There have been several studies about ureteral injury due to ileal interposition. These studies have shown frequencies of indications and complications of ureteral replacement operation. Common indications for ureteral replacement surgery are iatrogenic ureteral injury (such as surgery or endoscopic procedure), urinary tuberculosis, and post-radiotherapy fibrosis. In these studies, the configuration of ileal segment for bilateral ureteral defects varies, including inverted seven shape, seven shape, eleven shape, U shape, and Y shape. In these studies, the average length of follow-up period was 34.7 months. Complications of this surgery can be divided into short-term complications and long-term complications. Common short-term complications are leakage of anastomosis site, wound infection, and urinary tract infection.
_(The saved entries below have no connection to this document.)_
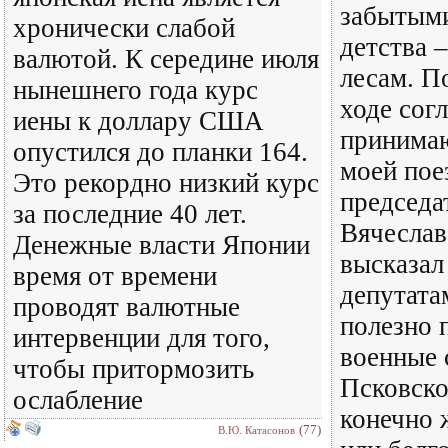
забытыми
хронически слабой
детства 
валютой. К середине июля
лесам. П
нынешнего года курс
ходе сог
иены к доллару США
принима
опустился до планки 164.
моей пое
Это рекордно низкий курс
председа
за последние 40 лет.
Вячеслав
Денежные власти Японии
высказал
время от времени
депутата
проводят валютные
полезно 
интервенции для того,
военные 
чтобы притормозить
Псковско
ослабление
конечно 
(77)
В.Ю. Катасонов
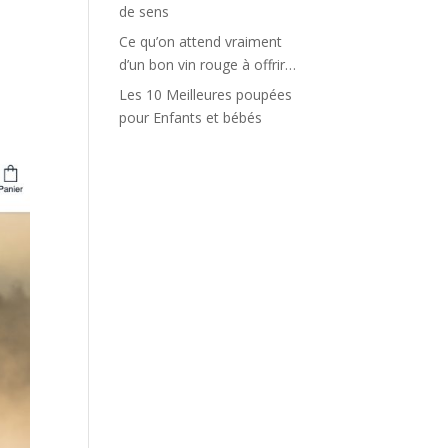
de sens
Ce qu’on attend vraiment
d’un bon vin rouge à offrir…
Les 10 Meilleures poupées
pour Enfants et bébés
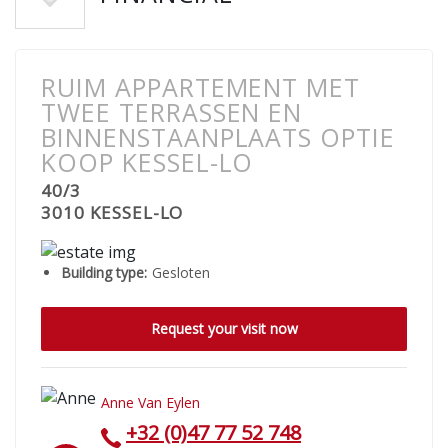
RUIM APPARTEMENT MET
TWEE TERRASSEN EN
BINNENSTAANPLAATS OPTIE
KOOP KESSEL-LO
40/3
3010 KESSEL-LO
Building type:
Gesloten
Request your visit now
Anne Van Eylen
+32 (0)47 77 52 748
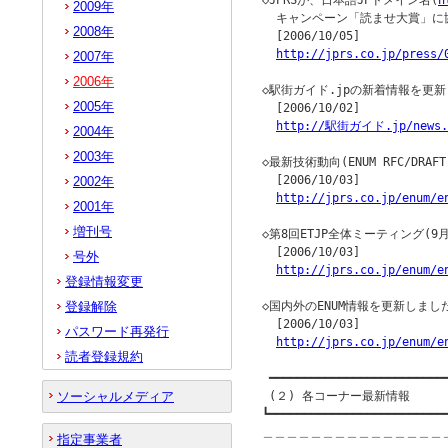
◇JPRSが、日本語JPドメイン名(
h
2009年
  キャンペーン「読ませ大賞」に協
2008年
  [2006/10/05]

http://jprs.co.jp/press/
2007年
2006年
◇駅街ガイド.jpの新着情報を更新
2005年
  [2006/10/02]

http://駅街ガイド.jp/news.
2004年
2003年
◇最新技術動向(ENUM RFC/DRA
  [2006/10/03]

2002年
http://jprs.co.jp/enum/e
2001年
増刊号
◇第8回ETJP全体ミーティング(9
  [2006/10/03]

号外
http://jprs.co.jp/enum/e
登録情報変更
登録解除
◇国内外のENUM情報を更新しました
  [2006/10/03]

パスワード再発行
http://jprs.co.jp/enum/e
読者登録規約
 ━━━━━━━━━━━━━━━━━━━━━━━━━━
ソーシャルメディア
 (２) 各コーナー最新情報

┗━━━━━━━━━━━━━━━━━━━━━━━━━━
＿＿＿＿＿＿＿＿＿＿＿＿＿＿＿
指定事業者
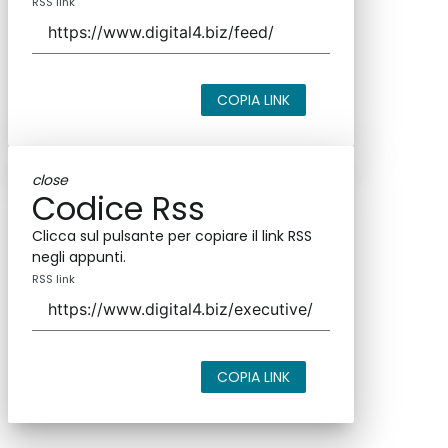
RSS link
COPIA LINK
close
Codice Rss
Clicca sul pulsante per copiare il link RSS
negli appunti.
RSS link
COPIA LINK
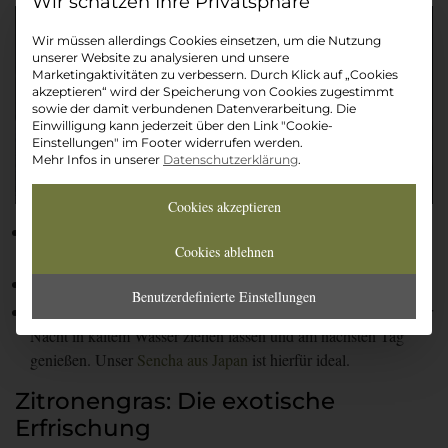
Datenschutz-Präferenz
Wir müssen allerdings Cookies einsetzen, um die Nutzung
unserer Website zu analysieren und unsere
Marketingaktivitäten zu verbessern. Durch Klick auf „Cookies
akzeptieren“ wird der Speicherung von Cookies zugestimmt
sowie der damit verbundenen Datenverarbeitung. Die
Einwilligung kann jederzeit über den Link "Cookie-
Einstellungen" im Footer widerrufen werden.
Mehr Infos in unserer
Datenschutzerklärung
.
Cookies akzeptieren
Herkunft:
Besonders geschätzt in Asien, mit edlen Sorten aus
Cookies ablehnen
Japan.
Wirkung:
Reich an Antioxidantien, fördert die Konzentration.
Benutzerdefinierte Einstellungen
Genießer-Tipp:
Bereiten Sie ihn als Cold Brew zu. Einfach über
Nacht in kaltem Wasser ziehen lassen und am nächsten Tag
genießen. Unser
Sencha aus Japan
ist hierfür ideal.
Zitronengras: Die exotische
Erfrischung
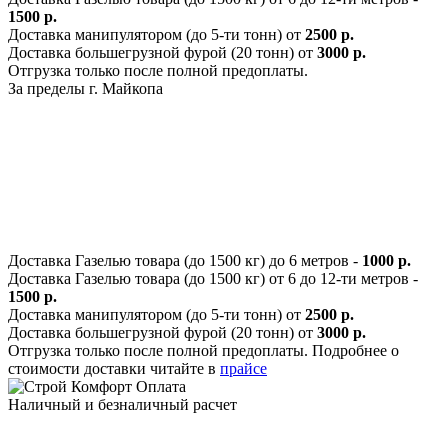
1500 р.
Доставка манипулятором (до 5-ти тонн) от
2500 р.
Доставка большегрузной фурой (20 тонн) от
3000 р.
Отгрузка только после полной предоплаты.
За пределы г. Майкопа
Доставка Газелью товара (до 1500 кг) до 6 метров -
1000 р.
Доставка Газелью товара (до 1500 кг) от 6 до 12-ти метров -
1500 р.
Доставка манипулятором (до 5-ти тонн) от
2500 р.
Доставка большегрузной фурой (20 тонн) от
3000 р.
Отгрузка только после полной предоплаты. Подробнее о
стоимости доставки читайте в
прайсе
Оплата
Наличный и безналичный расчет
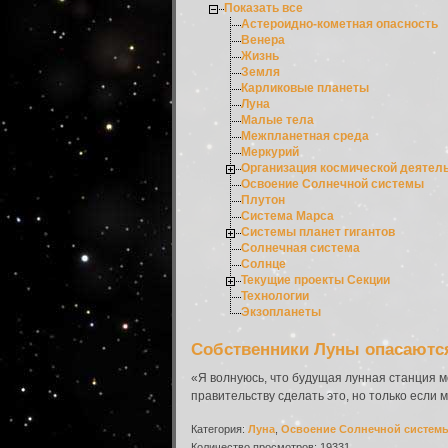
Показать все
Астероидно-кометная опасность
Венера
Жизнь
Земля
Карликовые планеты
Луна
Малые тела
Межпланетная среда
Меркурий
Организация космической деятел
Освоение Солнечной системы
Плутон
Система Марса
Системы планет гигантов
Солнечная система
Солнце
Текущие проекты Секции
Технологии
Экзопланеты
Собственники Луны опасаютс
«Я волнуюсь, что будущая лунная станция м
правительству сделать это, но только если м
Категория:
Луна
,
Освоение Солнечной систем
Количество просмотров: 19331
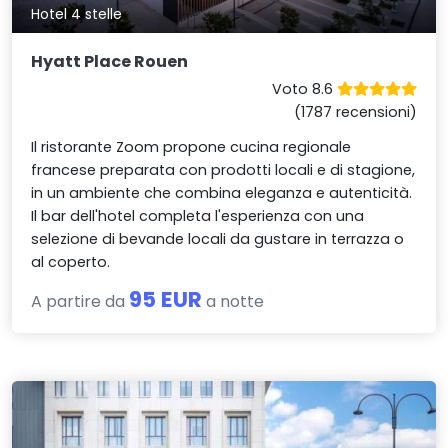
Hotel 4 stelle
Hyatt Place Rouen
Voto 8.6
(1787 recensioni)
Il ristorante Zoom propone cucina regionale
francese preparata con prodotti locali e di stagione,
in un ambiente che combina eleganza e autenticità.
Il bar dell'hotel completa l'esperienza con una
selezione di bevande locali da gustare in terrazza o
al coperto.
95 EUR
A partire da
a notte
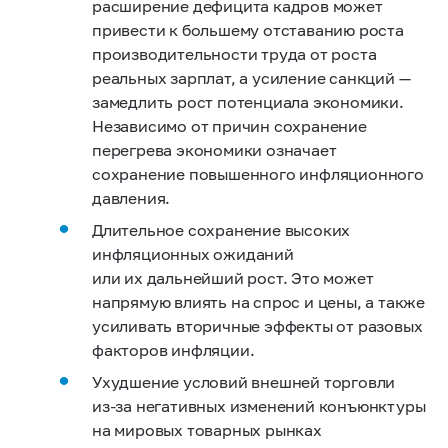
расширение дефицита кадров может
привести к большему отставанию роста
производительности труда от роста
реальных зарплат, а усиление санкций —
замедлить рост потенциала экономики.
Независимо от причин сохранение
перегрева экономики означает
сохранение повышенного инфляционного
давления.
Длительное сохранение высоких
инфляционных ожиданий
или их дальнейший рост.
Это может
напрямую влиять на спрос и цены, а также
усиливать вторичные эффекты от разовых
факторов инфляции.
Ухудшение условий внешней торговли
из‑за негативных изменений конъюнктуры
на мировых товарных рынках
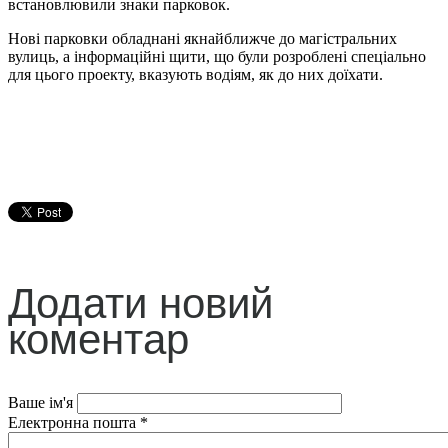
встановлювили знаки парковок.
Нові парковки обладнані якнайближче до магістральних
вулиць, а інформаційні щити, що були розроблені спеціально
для цього проекту, вказують водіям, як до них доїхати.
Додати новий
коментар
Ваше ім'я
Електронна пошта
*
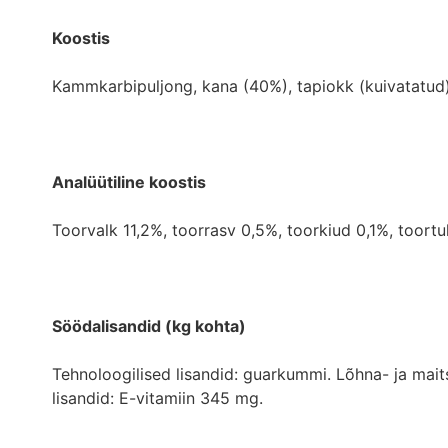
Koostis
Kammkarbipuljong, kana (40%), tapiokk (kuivatatud)
Analüütiline koostis
Toorvalk 11,2%, toorrasv 0,5%, toorkiud 0,1%, toortu
Söödalisandid (kg kohta)
Tehnoloogilised lisandid: guarkummi. Lõhna- ja maits
lisandid: E-vitamiin 345 mg.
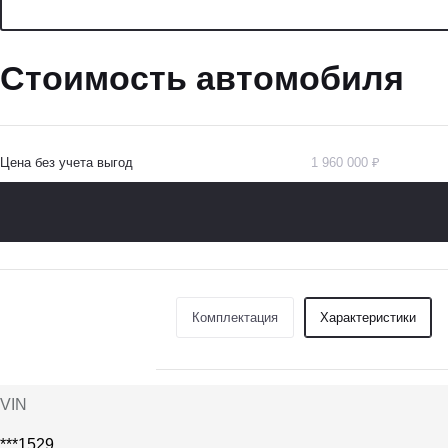
Стоимость автомобиля
Цена без учета выгод
1 960 000 ₽
Комплектация
Характеристики
VIN
***1529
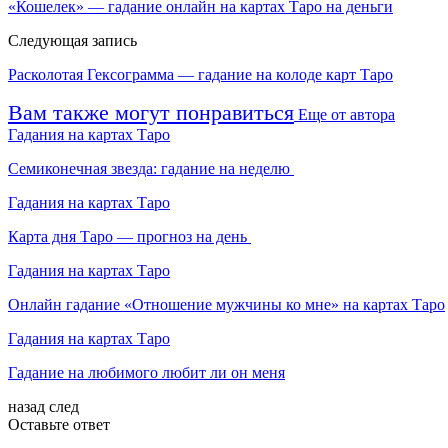
«Кошелек» — гадание онлайн на картах Таро на деньги
Следующая запись
Расколотая Гексограмма — гадание на колоде карт Таро
Вам также могут понравиться
Еще от автора
Гадания на картах Таро
Семиконечная звезда: гадание на неделю
Гадания на картах Таро
Карта дня Таро — прогноз на день
Гадания на картах Таро
Онлайн гадание «Отношение мужчины ко мне» на картах Таро
Гадания на картах Таро
Гадание на любимого любит ли он меня
назад
след
Оставьте ответ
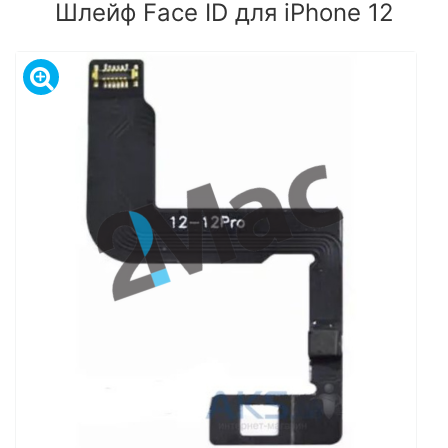
Шлейф Face ID для iPhone 12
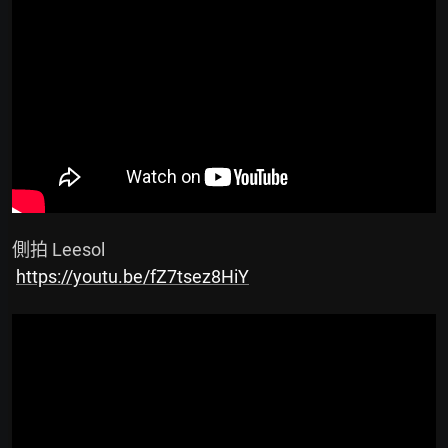
 側拍 Leesol

https://youtu.be/fZ7tsez8HiY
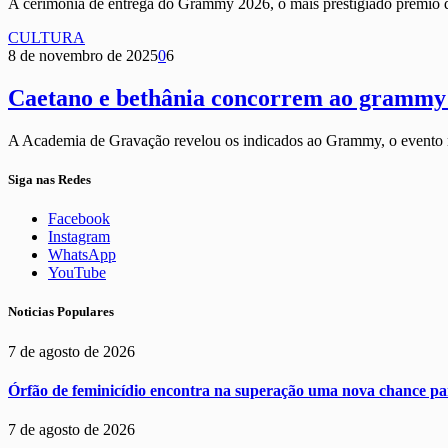
A cerimônia de entrega do Grammy 2026, o mais prestigiado prêmio d
CULTURA
8 de novembro de 2025
0
6
Caetano e bethânia concorrem ao grammy
A Academia de Gravação revelou os indicados ao Grammy, o evento
Siga nas Redes
Facebook
Instagram
WhatsApp
YouTube
Noticias Populares
7 de agosto de 2026
Órfão de feminicídio encontra na superação uma nova chance par
7 de agosto de 2026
Common long-term complications are recurrent urinary tract infection, metabolic acidosis, and stricture of anastomosis site (Table 1) (1-3,8).
To date, there has been no clinical evidence about performing ureteral replacement using ileum in patients with renal insufficiency. In fact, several studies have suggested that renal insufficiency is one of contraindications for ureteral replacement using ileum (2,9). Moreover, radiation is one of contraindication due to its possibility of bowel adhesions, risk of fistula formation, and high reoperation rate (2,9).
Although more studies are needed to suggest that ureteral replacement using ileum could be a standard treatment strategy for refractory ureteral strictures, the present case suggests that its long term clinical outcome is favorable and safe. Moreover, this study suggests a positive role of ureteral replacement using ileum even in patients with renal insufficiency and radiation therapy.
Funding: This work was supported by Soonchunhyang University Research Fund.
Reporting Checklist: The authors have completed the CARE reporting checklist. Available at http://dx.doi.org/10.21037/tau.2020.03.32
Conflicts of Interest: All authors have completed the ICMJE uniform disclosure form (available at http://dx.doi.org/10.21037/tau.2020.03.32). The authors have no conflicts of interest to declare.
Ethical Statement: The authors are accountable for all aspects of the work in ensuring that questions related to the accuracy or integrity of any part of the work are appropriately investigated and resolved. The patient has signature informed consent.